China tried to patent coronavirus drug only a day after confirming COVID-19 was human-transmissible

In China, a drug believed to be one of the most effective potential weapons against coronavirus was filed for a patent, the day after they confirmed human transmission of the disease.

This revelation may indicate that China’s perception of the deadly virus may be far advanced from what they claim it to be. Moreover, as reported by Mail Online, it raises severe concerns about a cover-up of the pandemic when it first appeared in Wuhan.

On Friday, April 24th, the chairman of the Foreign Affairs Select Committee, Tom Tugendhat, joined the growing global clamor for a full, independent inquiry into China’s role. He stated:

“It is quite clear there is an awful lot that we don’t know about the emergence of this disease and the responses to it. We all need to learn the lessons of the outbreak so the international community can respond better in the future.”

Presently, the leaders of China’s Communist Party are being accused of covering up data about the actual statistics of coronavirus cases in the country. They are being under the suspicion of blocking public health teams from investigating and silencing healthcare workers of warning the world about the epidemic.

President Xi Jinping confirmed the contagious nature of COVID-19 on January 20th. However, leaked data has shown that there was a serious delay in admitting the virus includes human transmission.

Only a day after, on January 21st, China filed a patent for commercial use of Remdesivir, a drug initially created to fight ebola.

What’s more, the patent application was made by the top-secret bio-laboratory at the Wuhan Institute of Virology, the center of concerns about a possible leak of coronavirus.

Image credits: REUTERS

Remdesivir was created and developed by Gilead Sciences, a California based biopharmaceutical company that researches, develops, and commercializes drugs.

They claim they have filed their own global applications for Remdesivir’s use against coronavirus four years ago. Currently, countries, companies, and scientists from all over the globe are searching for effective treatments and vaccines against the virus. Those who find the cure for COVID-19 will gain immense prestige.

The California biopharmaceutical company assures that they are aware of what the Chinese have done, but they had no influence over the patent office’s decision. Besides, Gilead cannot comment, since precise details of the application would not be published earlier than next year. They add:

“Our focus at this time is on rapidly determining the potential for Remdesivir as a treatment for Covid-19 and accelerating manufacturing in anticipation of potential future supply needs.”

Even President Donald Trump hailed the drug as ‘promising’ after informal showed it had helped some COVID-19 patients.

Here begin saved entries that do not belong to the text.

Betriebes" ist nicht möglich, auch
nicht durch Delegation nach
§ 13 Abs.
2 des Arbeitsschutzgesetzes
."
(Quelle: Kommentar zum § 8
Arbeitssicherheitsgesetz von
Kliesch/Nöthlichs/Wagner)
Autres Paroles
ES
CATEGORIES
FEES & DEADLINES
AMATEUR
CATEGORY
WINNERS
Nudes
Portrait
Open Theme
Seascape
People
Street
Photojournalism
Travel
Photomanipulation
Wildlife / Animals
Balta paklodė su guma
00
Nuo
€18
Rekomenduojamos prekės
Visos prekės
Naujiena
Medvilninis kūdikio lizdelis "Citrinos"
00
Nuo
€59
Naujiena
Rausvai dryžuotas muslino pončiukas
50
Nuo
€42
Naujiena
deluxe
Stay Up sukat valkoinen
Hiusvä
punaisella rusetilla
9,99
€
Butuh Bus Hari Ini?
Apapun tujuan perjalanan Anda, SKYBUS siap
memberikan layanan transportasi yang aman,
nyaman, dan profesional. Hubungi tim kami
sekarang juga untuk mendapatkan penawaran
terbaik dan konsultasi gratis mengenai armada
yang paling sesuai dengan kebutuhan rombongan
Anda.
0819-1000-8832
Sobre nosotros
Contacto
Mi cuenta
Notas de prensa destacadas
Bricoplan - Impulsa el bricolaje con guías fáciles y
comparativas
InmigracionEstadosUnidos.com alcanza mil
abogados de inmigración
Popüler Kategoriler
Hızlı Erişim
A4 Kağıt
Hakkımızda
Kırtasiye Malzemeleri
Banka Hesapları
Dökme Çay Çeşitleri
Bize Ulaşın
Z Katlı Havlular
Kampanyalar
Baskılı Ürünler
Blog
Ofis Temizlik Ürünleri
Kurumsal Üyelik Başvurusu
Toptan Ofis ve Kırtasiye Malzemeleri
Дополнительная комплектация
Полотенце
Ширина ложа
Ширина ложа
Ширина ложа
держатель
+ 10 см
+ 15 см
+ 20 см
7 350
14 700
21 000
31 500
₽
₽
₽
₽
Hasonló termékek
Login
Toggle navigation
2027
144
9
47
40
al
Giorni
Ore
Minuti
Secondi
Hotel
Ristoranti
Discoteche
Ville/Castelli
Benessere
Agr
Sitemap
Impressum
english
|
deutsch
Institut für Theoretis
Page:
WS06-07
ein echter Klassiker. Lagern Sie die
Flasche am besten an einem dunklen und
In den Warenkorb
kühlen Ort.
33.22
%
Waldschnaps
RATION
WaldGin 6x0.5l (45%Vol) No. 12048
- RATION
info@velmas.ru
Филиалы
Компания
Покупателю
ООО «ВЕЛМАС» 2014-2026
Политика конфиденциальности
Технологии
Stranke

Allegedly, it is already being given to certain coronavirus cases on compassionate grounds.

However, Remdesivir still could not be included in the world’s biggest trial of possible treatments being run by Oxford University. Last week, after the results of an initial trial in China that raised concerns leaked, a leading US epidemiologist said it offered ‘hope’ but ‘won’t likely be a home-run drug’.

On the contrary, Gilead argued this study was halted because of low patient enrolment. They claim that the results of a major US government trial would be released in May. This will show whether the drug will improve outcomes such as survival rates in coronavirus patients.

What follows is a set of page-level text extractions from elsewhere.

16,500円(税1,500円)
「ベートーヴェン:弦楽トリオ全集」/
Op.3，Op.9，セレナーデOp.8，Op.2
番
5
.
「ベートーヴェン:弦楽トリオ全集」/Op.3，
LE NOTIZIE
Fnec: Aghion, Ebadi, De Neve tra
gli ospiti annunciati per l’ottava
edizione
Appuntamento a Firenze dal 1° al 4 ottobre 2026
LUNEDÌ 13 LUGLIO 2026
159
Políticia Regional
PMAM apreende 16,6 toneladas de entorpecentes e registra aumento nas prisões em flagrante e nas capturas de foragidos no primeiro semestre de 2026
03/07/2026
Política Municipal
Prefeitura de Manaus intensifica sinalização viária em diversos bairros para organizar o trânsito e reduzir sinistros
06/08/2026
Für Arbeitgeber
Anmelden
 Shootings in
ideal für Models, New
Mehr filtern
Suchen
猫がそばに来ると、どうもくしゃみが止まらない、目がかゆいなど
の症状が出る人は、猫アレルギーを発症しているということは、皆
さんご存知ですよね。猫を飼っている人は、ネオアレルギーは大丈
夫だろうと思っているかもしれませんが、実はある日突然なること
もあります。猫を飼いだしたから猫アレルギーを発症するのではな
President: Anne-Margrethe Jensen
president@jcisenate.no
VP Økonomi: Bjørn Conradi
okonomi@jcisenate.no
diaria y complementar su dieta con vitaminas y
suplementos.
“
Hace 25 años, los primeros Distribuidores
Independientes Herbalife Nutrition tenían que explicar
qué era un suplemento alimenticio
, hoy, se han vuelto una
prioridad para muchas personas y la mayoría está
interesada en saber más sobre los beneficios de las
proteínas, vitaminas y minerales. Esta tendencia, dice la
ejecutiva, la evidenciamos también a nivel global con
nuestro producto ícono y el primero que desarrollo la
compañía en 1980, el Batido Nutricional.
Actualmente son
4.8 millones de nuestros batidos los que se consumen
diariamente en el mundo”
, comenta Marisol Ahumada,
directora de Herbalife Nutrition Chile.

The leader of the Oxford study, Professor Martin Landray, suggests medics will probably end up with a range of medicaments against the deadly virus. He says these drugs might be used in combinations to help reduce fatality rates. Prof. Landray expressed his position:

“It is unlikely we will get a wonder drug that will knock out the infection. Even if you find a drug that reduces the death rate by one fifth, that would have meant we would have been able to save about 4,000 lives already in Britain.”